Traumatisé(e) ? On n’en serait pas moins quand il y a quelques années émergeait ce concept-art reptilien du bon E.T sur Internet. Car, effectivement, le tendre film de votre enfance aurait pu ne jamais voir le jour si, quelques années plus tôt, un autre projet de Spielberg s’était concrétisé.

Intitulé Night Skies, le projet produit par Columbia Pictures est conçu comme une réponse horrifique à Rencontres du troisième type. Soit le débarquement de cinq aliens plus ou moins malfaisants et leur confrontation à une famille de fermiers. Au-delà du budget exponentiel alloué aux effets spéciaux (confiés à Rick Baker pour un tiers du budget global), c’est bel et bien Spielberg qui est de moins en moins convaincu par le traitement de l’histoire, la partie qui l’intéresse le plus étant finalement la plus tendre, soit l’amitié entre Buddee, un gentil extraterrestre et un enfant autiste.

Night Skies n’aboutit donc pas pour toutes ces raisons. Mais Spielberg parle du projet à la regrettée scénariste Melissa Mathinson (qui signera aussi son segment pour La Quatrième Dimension ainsi que Le BGG). Elle développe un script entièrement basé sur la relation entre un extraterrestre et un enfant : E.T and me.

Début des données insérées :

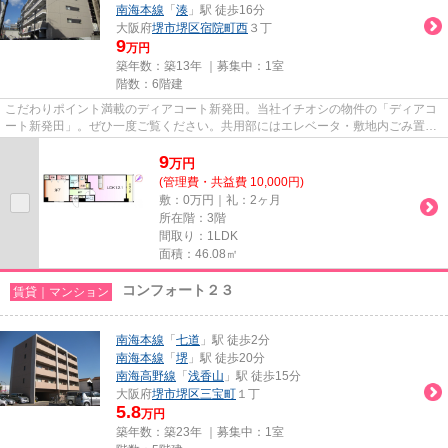
南海本線
「
湊
」駅 徒歩16分
大阪府
堺市堺区
宿院町西
３丁
9
万円
築年数：築13年 ｜募集中：
1室
階数：6階建
こだわりポイント満載のディアコート新発田。当社イチオシの物件の「ディアコ
ート新発田」。ぜひ一度ご覧ください。共用部にはエレベータ・敷地内ごみ置き
場など様々な設備やサービス...
9
万
円
(管理費・共益費 10,000円)
敷：0万円｜礼：2ヶ月
所在階：3階
間取り：1LDK
面積：46.08㎡
コンフォート２３
賃貸｜マンション
南海本線
「
七道
」駅 徒歩2分
南海本線
「
堺
」駅 徒歩20分
南海高野線
「
浅香山
」駅 徒歩15分
大阪府
堺市堺区
三宝町
１丁
5.8
万円
築年数：築23年 ｜募集中：
1室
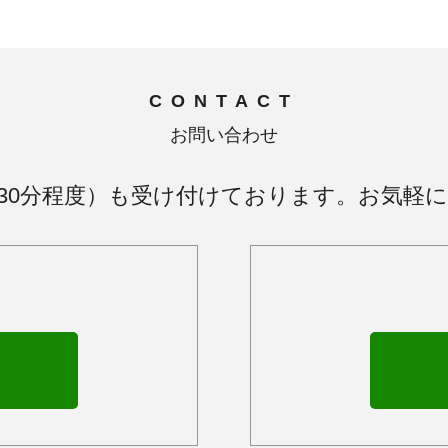
CONTACT
お問い合わせ
30分程度）も受け付けております。お気軽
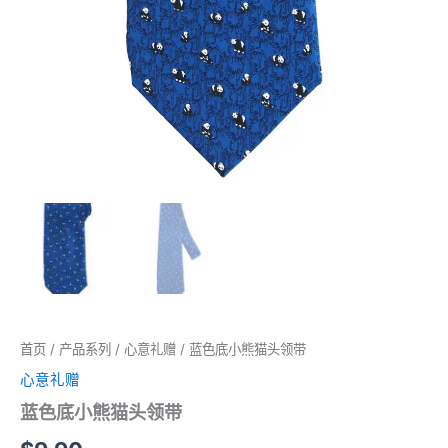
首页
/
产品系列
/
心意礼赠
/ 蓝色底小熊猫头领带
心意礼赠
蓝色底小熊猫头领带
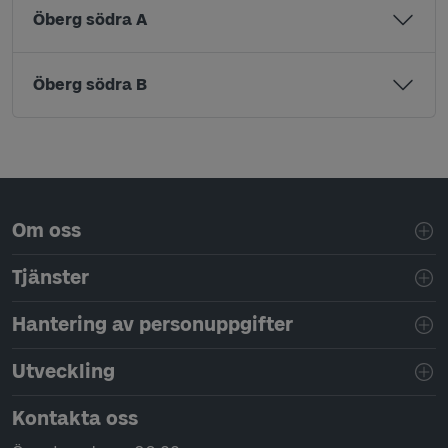
Öberg södra A
Öberg södra B
Sidfotsnavigering
Om oss
Tjänster
Hantering av personuppgifter
Utveckling
Kontakta oss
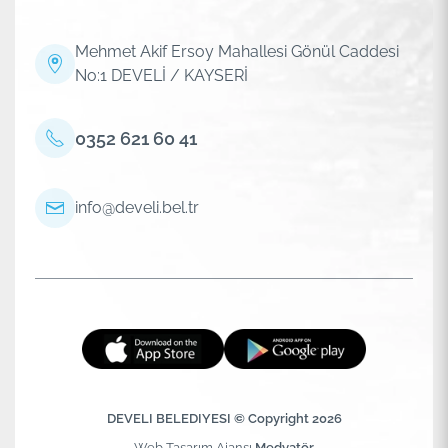
Mehmet Akif Ersoy Mahallesi Gönül Caddesi
No:1 DEVELİ / KAYSERİ
0352 621 60 41
info@develi.bel.tr
DEVELI BELEDIYESI © Copyright 2026
Web Tasarım Ajansı
Medyatör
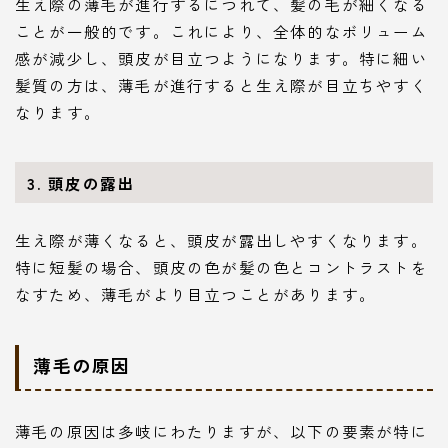
生え際の薄毛が進行するにつれて、髪の毛が細くなる
ことが一般的です。これにより、全体的なボリューム
感が減少し、頭皮が目立つようになります。特に細い
髪質の方は、薄毛が進行すると生え際が目立ちやすく
なります。
3. 頭皮の露出
生え際が薄くなると、頭皮が露出しやすくなります。
特に短髪の場合、頭皮の色が髪の色とコントラストを
なすため、薄毛がより目立つことがあります。
薄毛の原因
薄毛の原因は多岐にわたりますが、以下の要素が特に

Spielberg trouve le scénario parfait et revient donc vers Columbia Pictures qui n’est pas convaincu par le ton enfantin et très Walt Disney. D’autres sources rapportent cependant que Columbia, développant un autre film similaire à l’époque (Starman de John Carpenter) préféra privilégier ce dernier.

 

Quoi qu’il en soit, la suite, on la connait, Universal reprend le bébé et Columbia s’assoit sur le plus gros succès de tous les temps avant qu’un certain Jurassic Park le détrône en 1993. Au-delà des chiffres mirobolants qu’il alignera, de l’amour que le public lui portera, l’impact de E.T se mesurera surtout à l’aune de son rayonnement dans le champ culturel. Si on ne compte plus les reprises du plan iconique du vol devant la lune (devenu logo de la bien aimée Amblin) ou de la réplique « ET téléphone maison », on compte aussi quelques anecdotes savoureuses :

Ainsi, dans le monceau de produits dérivés (livres, figurines, attraction,…), un jeu Atari fut créé à la va-vite en cinq semaines. Considéré comme l’un des pires jeux de tous les temps, nombre d’exemplaires invendus du titre furent enterrés dans le désert du Nouveau-Mexique. Certains voient d’ailleurs dans l’échec du jeu la mort d’Atari. L’exhumation des cartouches en 2014 donnera lieu au documentaire Atari – Game Over.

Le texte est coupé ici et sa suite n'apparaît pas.